Try asking for "Safer Catapiller Killer".


----------



## mnist (Jun 16, 2003)

So you're "Certan" that it'll work?  

I have to tell you I tried cooking them in garbage bags in the parked car but when it was time to go to work I nearly passed out from the ghastly smell those things put off.  

It's kind of a sickening sweet rotten smell. Bad enough having to go back to work after the long weekend, but *man!* I had to drive with all the windows open!

(the bug-filled frames were still securely taped into garbage bags and left to fester in the daytime sun until I get some Certan)


----------



## iddee (Jun 21, 2005)

Mnist, You're in NJ. Just put the whole mess in a shopping bag, fold and staple a cash register receipt to the top, and leave it on the back seat with the window down while you are at work. It will not be there in the afternoon.


----------



## mnist (Jun 16, 2003)

> Mnist, You're in NJ. Just put the whole mess in a shopping bag, fold and staple a cash register receipt to the top, and leave it on the back seat with the window down while you are at work. It will not be there in the afternoon.

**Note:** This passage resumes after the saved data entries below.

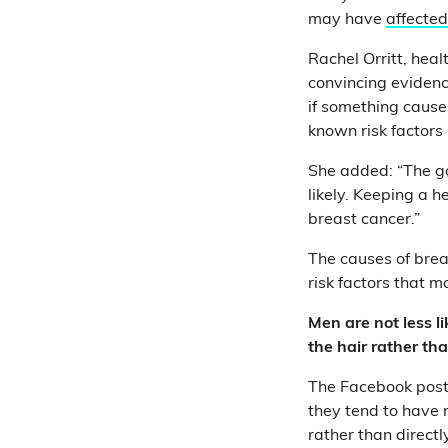
may have
affected
Rachel Orritt, hea
convincing evidenc
if something cause
known risk factors
She added: “The go
likely. Keeping a 
breast cancer.”
The causes of brea
risk factors that 
Men are not less l
the hair rather tha
The Facebook post 
they tend to have 
rather than directl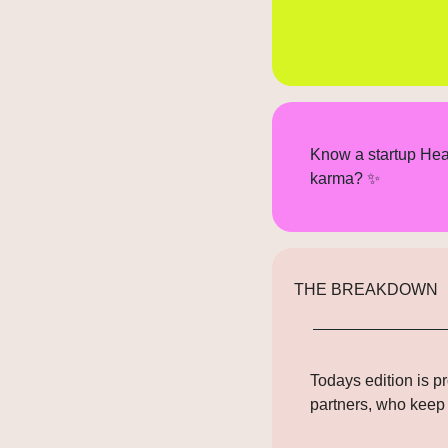
Know a startup Hea
karma? 
✨
THE BREAKDOWN
Todays edition is p
partners
, who keep 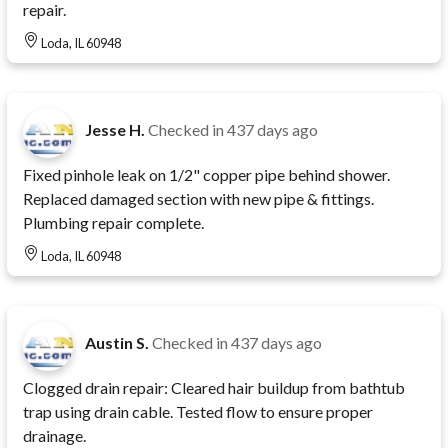
repair.
Loda, IL 60948
Jesse H.
Checked in
437 days ago
Fixed pinhole leak on 1/2" copper pipe behind shower.
Replaced damaged section with new pipe & fittings.
Plumbing repair complete.
Loda, IL 60948
Austin S.
Checked in
437 days ago
Clogged drain repair: Cleared hair buildup from bathtub
trap using drain cable. Tested flow to ensure proper
drainage.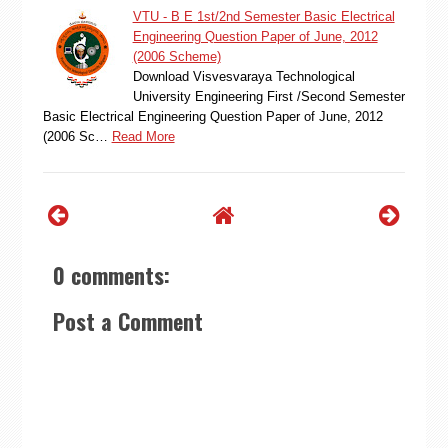
VTU - B E 1st/2nd Semester Basic Electrical
Engineering Question Paper of June, 2012
(2006 Scheme)
Download Visvesvaraya Technological
University Engineering First /Second Semester
Basic Electrical Engineering Question Paper of June, 2012
(2006 Sc…
Read More
0 comments:
Post a Comment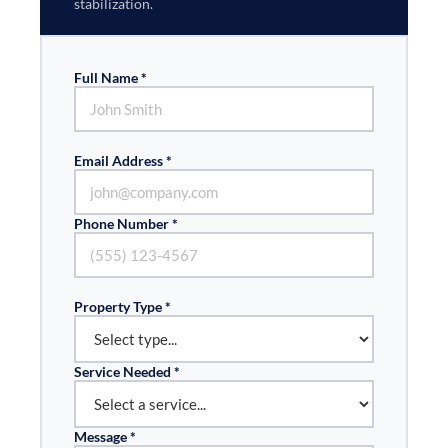
stabilization.
Full Name *
Email Address *
Phone Number *
Property Type *
Service Needed *
Message *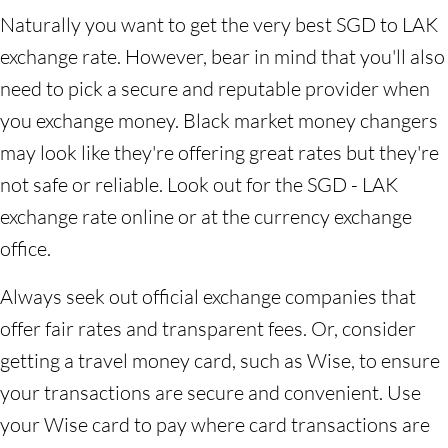
Naturally you want to get the very best SGD to LAK
exchange rate. However, bear in mind that you'll also
need to pick a secure and reputable provider when
you exchange money. Black market money changers
may look like they're offering great rates but they're
not safe or reliable. Look out for the SGD - LAK
exchange rate online or at the currency exchange
office.
Always seek out official exchange companies that
offer fair rates and transparent fees. Or, consider
getting a travel money card, such as Wise, to ensure
your transactions are secure and convenient. Use
your Wise card to pay where card transactions are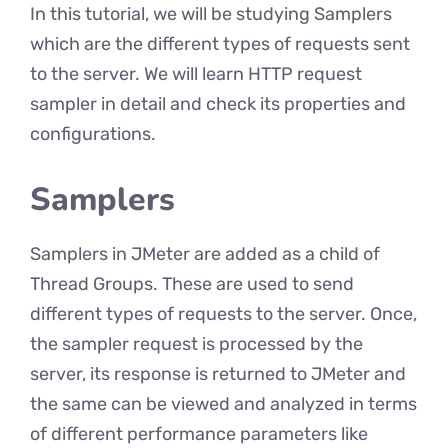
In this tutorial, we will be studying Samplers
which are the different types of requests sent
to the server. We will learn HTTP request
sampler in detail and check its properties and
configurations.
Samplers
Samplers in JMeter are added as a child of
Thread Groups. These are used to send
different types of requests to the server. Once,
the sampler request is processed by the
server, its response is returned to JMeter and
the same can be viewed and analyzed in terms
of different performance parameters like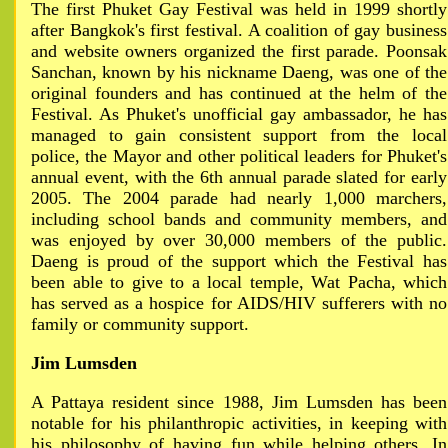
The first Phuket Gay Festival was held in 1999 shortly
after Bangkok's first festival. A coalition of gay business
and website owners organized the first parade. Poonsak
Sanchan, known by his nickname Daeng, was one of the
original founders and has continued at the helm of the
Festival. As Phuket's unofficial gay ambassador, he has
managed to gain consistent support from the local
police, the Mayor and other political leaders for Phuket's
annual event, with the 6th annual parade slated for early
2005. The 2004 parade had nearly 1,000 marchers,
including school bands and community members, and
was enjoyed by over 30,000 members of the public.
Daeng is proud of the support which the Festival has
been able to give to a local temple, Wat Pacha, which
has served as a hospice for AIDS/HIV sufferers with no
family or community support.
Jim Lumsden
A Pattaya resident since 1988, Jim Lumsden has been
notable for his philanthropic activities, in keeping with
his philosophy of having fun while helping others. In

Haha! good one! and I work in *Trenton* too! But even if I clipped a $10 bill to the bag, nobody would pick it up. Some people may be dishonest, but they're not crazy  

--Madeleine in NJ


----------



## beeznbeaks (Jan 25, 2013)

When taking the weak hive away for the shake and return, Whats condidered a "good Bit" ? 1 mile ? or 100 yards ?
Thanks !


----------